Michael L. Ross’s Designing Fictions: Literature Confronts Advertising makes the compelling argument that, as the quote above suggests, literature and advertising are closer bedfellows than we have cared to admit. Ross continues the journey started by Jennifer Wicke in Advertising Fictions: Literature, Advertisement & Social Reading (1988): the discovery of the cross-pollination between these two bastions of cultural production. Importantly, what is obvious at first sight is that the distinction lies in the transparency of advertising’s goals of persuasion. This function has often served as a reason to demote the artistry involved in advertising, and the too-close relation to literature has been seen as a threat to the latter’s greatness. Is the unease or downright disdain displayed by some critics also present in the interaction between literature and advertising, or is it purely an artefact of (sometimes elitist) cultural meta-commentary?
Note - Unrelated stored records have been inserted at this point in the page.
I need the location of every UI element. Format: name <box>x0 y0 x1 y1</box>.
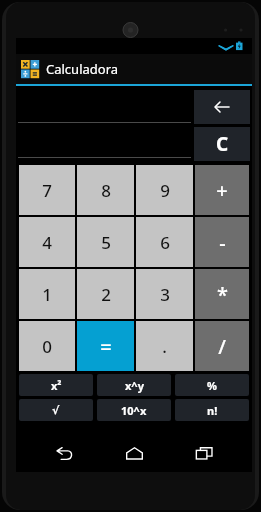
staticText: 6 <box>160 231 170 254</box>
staticText: % <box>207 378 217 393</box>
staticText: Calculadora <box>46 60 119 78</box>
staticText: 0 <box>42 335 52 358</box>
button[interactable]: + <box>195 165 249 215</box>
button[interactable]: C <box>194 127 250 161</box>
button[interactable]: = <box>77 321 134 371</box>
staticText: √ <box>52 404 60 417</box>
staticText: 3 <box>160 283 170 306</box>
button[interactable]: Backspace <box>194 90 250 124</box>
button[interactable]: √ <box>19 399 93 421</box>
staticText: + <box>216 177 228 204</box>
staticText: - <box>219 229 226 256</box>
staticText: / <box>218 333 226 360</box>
staticText: C <box>216 131 229 157</box>
button[interactable]: Home <box>112 436 156 470</box>
staticText: 8 <box>101 179 111 202</box>
staticText: 10^x <box>121 403 147 418</box>
button[interactable]: 5 <box>77 217 134 267</box>
staticText: 5 <box>101 231 111 254</box>
button[interactable]: 3 <box>136 269 193 319</box>
staticText: x^y <box>125 378 144 393</box>
button[interactable]: - <box>195 217 249 267</box>
button[interactable]: * <box>195 269 249 319</box>
button[interactable]: x² <box>19 374 93 396</box>
button[interactable]: 8 <box>77 165 134 215</box>
button[interactable]: / <box>195 321 249 371</box>
staticText: 1 <box>42 283 52 306</box>
button[interactable]: 4 <box>19 217 75 267</box>
staticText: * <box>217 281 228 308</box>
button[interactable]: n! <box>175 399 249 421</box>
button[interactable]: 7 <box>19 165 75 215</box>
staticText: 7 <box>42 179 52 202</box>
staticText: 2 <box>101 283 111 306</box>
staticText: x² <box>51 378 62 393</box>
staticText: 9 <box>160 179 170 202</box>
button[interactable]: 10^x <box>97 399 171 421</box>
button[interactable]: 0 <box>19 321 75 371</box>
button[interactable]: Back <box>42 436 86 470</box>
button[interactable]: 6 <box>136 217 193 267</box>
staticText: n! <box>207 403 218 418</box>
button[interactable]: . <box>136 321 193 371</box>
staticText: = <box>100 333 112 360</box>
button[interactable]: x^y <box>97 374 171 396</box>
button[interactable]: 2 <box>77 269 134 319</box>
button[interactable]: Recent apps <box>182 436 226 470</box>
staticText: . <box>162 335 167 358</box>
button[interactable]: % <box>175 374 249 396</box>
staticText: 4 <box>42 231 52 254</box>
button[interactable]: 1 <box>19 269 75 319</box>
button[interactable]: 9 <box>136 165 193 215</box>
From the onset, Ross takes care not to fall too much in any camp: advertising’s nefarious consequences are neither to be ignored nor overplayed. Conversely, the way in which literature necessarily relies on self-promotion is neither denied nor given ontological precedence. Instead, Ross keeps an open mind that is crucial to documenting the tense, diverse, and often contradictory ideological currents that energise classic stories. A close reading of 10 novels and one television show sketches the telling literary rendition of the advertising world. After a rather pleasurable prologue that ties together Philip Larkin’s poem, “Sunny Prestatyn,” a passage from George Eliot’s Silas Marner, and Jay and Daisy’s dance of conspicuous consumption in The Great Gastby, Ross begins his first chapter, “Baudrillard’s Dream,” with a truly lucid exposé of advertising’s cultural scholarship. The overview—organised in broad thematic musings on the cultural significance of advertising, positive and negative—gives voice to many great commenters that span across a range of creeds: Baudrillard himself, of course, but also Barthes, Bauman, Ewens, Lawrence, McLuhan, Meyers, Twitchell, Wicke, Williams, Williamson, and more come to bear on the general discussion. Summarising a plethora of viewpoints that foreshadows the literary analyses, Ross documents how some fully condemn or laud the advertising endeavour, whilst others express a more nuanced and uneasy tension between its economic necessity, and its shadow product, promotional culture.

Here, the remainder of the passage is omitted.